*Directions for this task*
Everything from the line containing "This screenshot has height=986, width=1199." through the final line of the entries below should be repeated exactly, and nothing else.

*Exercise input*
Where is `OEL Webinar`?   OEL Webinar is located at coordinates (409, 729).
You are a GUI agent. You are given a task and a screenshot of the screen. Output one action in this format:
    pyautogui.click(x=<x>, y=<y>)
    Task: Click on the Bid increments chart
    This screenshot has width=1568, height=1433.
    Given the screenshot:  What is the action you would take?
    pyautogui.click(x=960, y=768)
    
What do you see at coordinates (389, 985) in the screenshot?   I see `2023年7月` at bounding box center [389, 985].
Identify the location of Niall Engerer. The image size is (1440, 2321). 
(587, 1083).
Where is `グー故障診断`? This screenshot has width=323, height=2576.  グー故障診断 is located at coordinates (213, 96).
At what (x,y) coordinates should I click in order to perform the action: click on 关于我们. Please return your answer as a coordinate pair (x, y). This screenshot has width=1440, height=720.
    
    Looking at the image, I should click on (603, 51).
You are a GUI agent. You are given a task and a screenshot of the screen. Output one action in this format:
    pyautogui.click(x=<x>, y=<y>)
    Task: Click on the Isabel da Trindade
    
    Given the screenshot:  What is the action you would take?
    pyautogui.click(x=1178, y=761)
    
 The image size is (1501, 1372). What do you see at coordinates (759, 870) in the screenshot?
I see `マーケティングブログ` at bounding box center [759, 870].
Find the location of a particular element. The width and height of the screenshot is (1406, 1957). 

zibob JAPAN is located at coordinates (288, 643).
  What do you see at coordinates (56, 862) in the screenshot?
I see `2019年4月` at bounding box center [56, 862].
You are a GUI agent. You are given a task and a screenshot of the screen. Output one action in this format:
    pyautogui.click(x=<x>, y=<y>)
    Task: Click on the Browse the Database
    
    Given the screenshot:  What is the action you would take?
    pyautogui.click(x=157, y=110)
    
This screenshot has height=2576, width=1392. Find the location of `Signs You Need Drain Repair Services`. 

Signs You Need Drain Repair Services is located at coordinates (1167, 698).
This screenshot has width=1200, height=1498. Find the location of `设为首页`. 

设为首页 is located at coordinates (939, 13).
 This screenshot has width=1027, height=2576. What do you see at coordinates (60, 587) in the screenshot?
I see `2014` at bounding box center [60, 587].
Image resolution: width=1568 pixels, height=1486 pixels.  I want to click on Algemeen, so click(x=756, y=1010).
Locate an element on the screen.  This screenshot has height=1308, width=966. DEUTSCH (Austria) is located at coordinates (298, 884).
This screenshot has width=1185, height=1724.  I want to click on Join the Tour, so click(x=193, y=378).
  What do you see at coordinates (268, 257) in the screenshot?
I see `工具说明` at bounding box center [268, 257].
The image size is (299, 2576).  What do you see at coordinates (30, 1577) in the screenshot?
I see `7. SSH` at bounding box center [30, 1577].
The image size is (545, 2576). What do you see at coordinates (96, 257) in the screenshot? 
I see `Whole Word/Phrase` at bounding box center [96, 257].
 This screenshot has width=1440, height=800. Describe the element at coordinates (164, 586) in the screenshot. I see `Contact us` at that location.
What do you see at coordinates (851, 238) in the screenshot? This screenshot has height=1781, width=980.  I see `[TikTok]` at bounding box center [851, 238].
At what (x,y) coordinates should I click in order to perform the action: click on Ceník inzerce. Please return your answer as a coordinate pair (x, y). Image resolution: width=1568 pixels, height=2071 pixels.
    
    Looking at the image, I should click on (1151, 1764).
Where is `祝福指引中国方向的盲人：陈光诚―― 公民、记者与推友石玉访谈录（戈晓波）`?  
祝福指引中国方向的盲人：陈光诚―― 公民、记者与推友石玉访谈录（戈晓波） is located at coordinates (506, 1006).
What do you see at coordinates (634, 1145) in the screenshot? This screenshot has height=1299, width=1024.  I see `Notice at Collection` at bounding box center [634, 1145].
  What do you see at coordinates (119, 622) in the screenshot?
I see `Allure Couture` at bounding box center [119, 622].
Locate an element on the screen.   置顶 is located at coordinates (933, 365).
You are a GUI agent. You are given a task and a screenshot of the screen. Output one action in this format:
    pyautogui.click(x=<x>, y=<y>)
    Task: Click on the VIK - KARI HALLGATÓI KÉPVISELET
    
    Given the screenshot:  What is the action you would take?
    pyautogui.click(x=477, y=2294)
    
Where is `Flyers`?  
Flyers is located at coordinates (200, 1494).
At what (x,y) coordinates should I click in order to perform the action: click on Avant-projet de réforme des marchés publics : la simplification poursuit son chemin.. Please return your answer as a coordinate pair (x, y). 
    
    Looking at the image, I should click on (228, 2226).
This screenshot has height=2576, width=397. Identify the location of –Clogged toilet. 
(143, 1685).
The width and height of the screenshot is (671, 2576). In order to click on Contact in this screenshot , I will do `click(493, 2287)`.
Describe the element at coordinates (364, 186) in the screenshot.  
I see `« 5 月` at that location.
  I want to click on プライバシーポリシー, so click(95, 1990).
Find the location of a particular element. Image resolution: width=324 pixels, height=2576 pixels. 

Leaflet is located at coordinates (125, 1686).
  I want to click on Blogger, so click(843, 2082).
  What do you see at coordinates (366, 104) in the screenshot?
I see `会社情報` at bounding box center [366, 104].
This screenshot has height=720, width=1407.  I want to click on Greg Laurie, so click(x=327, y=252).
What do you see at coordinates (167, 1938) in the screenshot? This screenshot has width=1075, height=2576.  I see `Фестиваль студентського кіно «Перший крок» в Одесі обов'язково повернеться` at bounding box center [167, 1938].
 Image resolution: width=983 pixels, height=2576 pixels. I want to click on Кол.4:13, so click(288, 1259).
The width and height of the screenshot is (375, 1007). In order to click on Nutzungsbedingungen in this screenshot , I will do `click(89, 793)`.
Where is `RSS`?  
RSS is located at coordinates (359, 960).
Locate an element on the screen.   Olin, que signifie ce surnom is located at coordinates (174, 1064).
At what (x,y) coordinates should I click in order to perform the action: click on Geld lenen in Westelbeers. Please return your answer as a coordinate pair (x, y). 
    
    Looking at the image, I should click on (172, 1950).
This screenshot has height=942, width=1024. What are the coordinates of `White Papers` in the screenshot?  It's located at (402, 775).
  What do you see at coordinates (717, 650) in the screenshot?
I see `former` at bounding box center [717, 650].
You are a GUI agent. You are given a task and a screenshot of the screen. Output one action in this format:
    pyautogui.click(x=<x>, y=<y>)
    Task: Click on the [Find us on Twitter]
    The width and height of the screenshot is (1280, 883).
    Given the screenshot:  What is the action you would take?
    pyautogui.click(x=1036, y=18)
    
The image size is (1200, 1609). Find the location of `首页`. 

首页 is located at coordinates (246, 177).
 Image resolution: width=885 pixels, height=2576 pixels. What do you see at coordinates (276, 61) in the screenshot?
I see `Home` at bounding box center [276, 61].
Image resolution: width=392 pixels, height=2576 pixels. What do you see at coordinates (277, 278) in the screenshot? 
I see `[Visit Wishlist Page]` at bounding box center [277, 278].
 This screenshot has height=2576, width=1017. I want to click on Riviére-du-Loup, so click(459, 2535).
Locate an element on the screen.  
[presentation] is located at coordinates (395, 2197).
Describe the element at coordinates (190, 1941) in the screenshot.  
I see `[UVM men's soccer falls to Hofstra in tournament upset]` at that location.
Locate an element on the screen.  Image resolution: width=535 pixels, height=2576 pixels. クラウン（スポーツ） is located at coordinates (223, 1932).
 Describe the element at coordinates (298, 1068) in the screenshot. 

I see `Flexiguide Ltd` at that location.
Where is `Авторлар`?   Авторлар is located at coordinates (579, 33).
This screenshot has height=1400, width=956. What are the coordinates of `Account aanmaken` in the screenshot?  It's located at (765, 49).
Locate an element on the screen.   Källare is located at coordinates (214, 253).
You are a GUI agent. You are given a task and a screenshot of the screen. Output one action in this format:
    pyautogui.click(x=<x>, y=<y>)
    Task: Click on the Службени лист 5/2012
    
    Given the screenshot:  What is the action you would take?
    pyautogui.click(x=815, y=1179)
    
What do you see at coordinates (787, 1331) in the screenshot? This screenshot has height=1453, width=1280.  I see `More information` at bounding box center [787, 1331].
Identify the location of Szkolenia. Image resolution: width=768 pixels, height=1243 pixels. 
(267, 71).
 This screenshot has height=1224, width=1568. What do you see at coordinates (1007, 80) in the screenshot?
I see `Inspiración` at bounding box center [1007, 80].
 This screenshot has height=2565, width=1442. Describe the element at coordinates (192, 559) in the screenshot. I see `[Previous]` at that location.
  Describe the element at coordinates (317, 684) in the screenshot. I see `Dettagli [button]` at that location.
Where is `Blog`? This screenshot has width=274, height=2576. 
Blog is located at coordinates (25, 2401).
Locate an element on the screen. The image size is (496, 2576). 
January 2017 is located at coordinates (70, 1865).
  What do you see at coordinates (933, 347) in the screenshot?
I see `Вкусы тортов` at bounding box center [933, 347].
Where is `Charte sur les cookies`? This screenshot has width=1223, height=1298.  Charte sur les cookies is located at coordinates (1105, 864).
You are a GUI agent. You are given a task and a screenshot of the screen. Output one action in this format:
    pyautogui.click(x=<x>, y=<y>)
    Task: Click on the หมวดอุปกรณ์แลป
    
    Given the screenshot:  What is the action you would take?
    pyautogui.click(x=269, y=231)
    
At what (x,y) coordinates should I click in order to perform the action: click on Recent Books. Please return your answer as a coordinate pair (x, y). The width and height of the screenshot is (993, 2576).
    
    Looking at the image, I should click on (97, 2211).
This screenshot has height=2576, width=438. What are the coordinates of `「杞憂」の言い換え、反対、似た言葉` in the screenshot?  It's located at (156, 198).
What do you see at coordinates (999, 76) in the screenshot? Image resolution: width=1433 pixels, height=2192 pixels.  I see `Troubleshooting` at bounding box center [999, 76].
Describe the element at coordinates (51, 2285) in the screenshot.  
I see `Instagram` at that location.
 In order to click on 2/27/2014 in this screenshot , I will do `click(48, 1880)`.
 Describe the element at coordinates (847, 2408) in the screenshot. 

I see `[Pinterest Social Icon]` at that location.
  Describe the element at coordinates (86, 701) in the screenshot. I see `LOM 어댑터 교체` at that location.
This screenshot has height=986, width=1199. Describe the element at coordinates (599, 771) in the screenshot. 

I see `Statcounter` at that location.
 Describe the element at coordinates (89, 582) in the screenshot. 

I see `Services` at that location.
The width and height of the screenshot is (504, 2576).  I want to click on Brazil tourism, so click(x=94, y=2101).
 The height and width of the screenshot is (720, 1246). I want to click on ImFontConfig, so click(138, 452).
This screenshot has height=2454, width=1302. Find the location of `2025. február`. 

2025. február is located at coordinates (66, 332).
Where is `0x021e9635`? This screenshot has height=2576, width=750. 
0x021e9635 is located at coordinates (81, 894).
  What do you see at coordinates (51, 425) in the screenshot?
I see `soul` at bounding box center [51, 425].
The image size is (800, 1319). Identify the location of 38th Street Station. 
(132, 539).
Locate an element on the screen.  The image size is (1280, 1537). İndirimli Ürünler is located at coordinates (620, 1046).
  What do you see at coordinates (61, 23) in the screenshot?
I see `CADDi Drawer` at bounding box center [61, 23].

*Answer box*
This screenshot has height=986, width=1199. Describe the element at coordinates (599, 771) in the screenshot. 

I see `Statcounter` at that location.
 Describe the element at coordinates (89, 582) in the screenshot. 

I see `Services` at that location.
The width and height of the screenshot is (504, 2576).  I want to click on Brazil tourism, so click(x=94, y=2101).
 The height and width of the screenshot is (720, 1246). I want to click on ImFontConfig, so click(138, 452).
This screenshot has height=2454, width=1302. Find the location of `2025. február`. 

2025. február is located at coordinates (66, 332).
Where is `0x021e9635`? This screenshot has height=2576, width=750. 
0x021e9635 is located at coordinates (81, 894).
  What do you see at coordinates (51, 425) in the screenshot?
I see `soul` at bounding box center [51, 425].
The image size is (800, 1319). Identify the location of 38th Street Station. 
(132, 539).
Locate an element on the screen.  The image size is (1280, 1537). İndirimli Ürünler is located at coordinates (620, 1046).
  What do you see at coordinates (61, 23) in the screenshot?
I see `CADDi Drawer` at bounding box center [61, 23].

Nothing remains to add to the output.